# Gas monkey



## davo3587 (May 9, 2012)

Anyone watching tonights Gas monkey, dallas detailling doing a 1930's aston martin.


----------



## Stezz (Apr 29, 2011)

I am.

So glad they left it as standard.


----------



## davo3587 (May 9, 2012)

Cant wait to see the finished outcome


----------



## bigslippy (Sep 19, 2010)

Recording it , must admit I find it to be one of the most entertaining shows on tv


----------



## davo3587 (May 9, 2012)

Its a great show, i want a beard like arron


----------



## olliecampbell (Jan 30, 2007)

I'm trying to grow one in the hope I become as funny!


----------



## davo3587 (May 9, 2012)

I just want one to p**s the misus off. Haha


----------



## mr cooper (Apr 15, 2010)

What show is this and where can I see it please?


----------



## ikon66 (Jul 23, 2008)

Fast n loud on discovery


----------



## sheady82 (Jan 15, 2014)

awesome show i love it , they dont half graft


----------



## Stezz (Apr 29, 2011)

Did anyone see the Ferrari F40 episode?


----------



## sheady82 (Jan 15, 2014)

yeah that black f40 was epic wen done


----------



## craigeh123 (Dec 26, 2011)

Ive missed loads of them now damn it


----------



## Jonnybbad (Jun 12, 2013)

3500 dollar and 70 hrs detailing the Aston dammmm it turned out well but still


----------



## Xploit (Nov 16, 2011)

It is a great show, got it on series link but need to catch up big time!


----------



## John-R- (Feb 4, 2007)

Stezz said:


> Did anyone see the Ferrari F40 episode?


The F40 was ace :thumb:
Only one thing bugging me though, I always thought that all Ferrari write-offs went back to the factory 

John


----------



## woodybeefcake (Oct 12, 2008)

John-R- said:


> The F40 was ace :thumb:
> Only one thing bugging me though, I always thought that all Ferrari write-offs went back to the factory
> 
> John


During the episode they point out that as long as it is repaired properly by a Ferrari Approved workshop (which it is), then Ferrari will certify it is back to road worthy condition.

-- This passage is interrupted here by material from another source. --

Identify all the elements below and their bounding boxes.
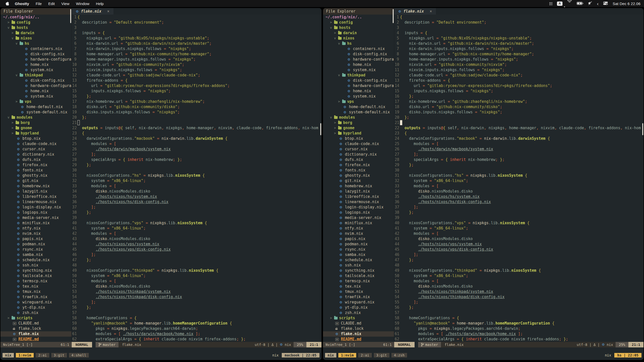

IIRC the frame had to be put to within 4mm of factory spec and they manage to get it within 1mm. :thumb:


----------



## woodybeefcake (Oct 12, 2008)

And for anyone interested this was the Aston http://www.jalopyjournal.com/forum/showthread.php?t=395035&page=3 (post #45), before its 'expensive' detail. It looked amazing afterwards and was bought by some auctioneers (iirc), I wouldn't restore it personally, I'd just get it roadworthy and run as is!


----------



## DIESEL DAVE (Jul 26, 2007)

Good show, Richard Rawlings makes it :thumb:


----------



## Xploit (Nov 16, 2011)

That F40 being jigged was like watching someone have a rhinoplasty on TV, I was ****'in it!


----------



## Johnny_B (Feb 3, 2013)

One of the best tv shows on atm .. the man isint up his own **** and treats his staff like friends


----------



## olliecampbell (Jan 30, 2007)

*ss monkey.

Love the upholstering lady


----------



## Xploit (Nov 16, 2011)

olliecampbell said:


> *ss monkey.
> 
> Love the upholstering lady


"This no discount stoooore"


----------



## Mirror Finish Details (Aug 21, 2008)

We went to his BBQ pit the other night, he does great food. His Detailer is a friend of mine


----------



## olliecampbell (Jan 30, 2007)

Mirror Finish Details said:


> We went to his BBQ pit the other night, he does great food. His Detailer is a friend of mine


Is he the guy that detailed the 38 Aston?


----------



## Doug_M (Jul 12, 2010)

Love the show also, best on tv!

RR, Aaron and Sue are right charactors. Saying that, they all are!
F40 was badass!

Sue- "You always bring me junk" :lol:


----------



## Rabidracoon28 (May 31, 2012)

Richard and Sue are great. KC is becoming a bit of a nob though with all his dancing around and Dennis is too rich hahaha








Do love this F40 though


----------



## Moggytom (Dec 28, 2011)

not wanting to ruin it for everyone but after what ive read on here http://www.hotrodders.com/forum/update-gas-monkey-garage-scandal-97414.html

never watched it the same again since, especially finding out about Richard going round kiddy forums ...........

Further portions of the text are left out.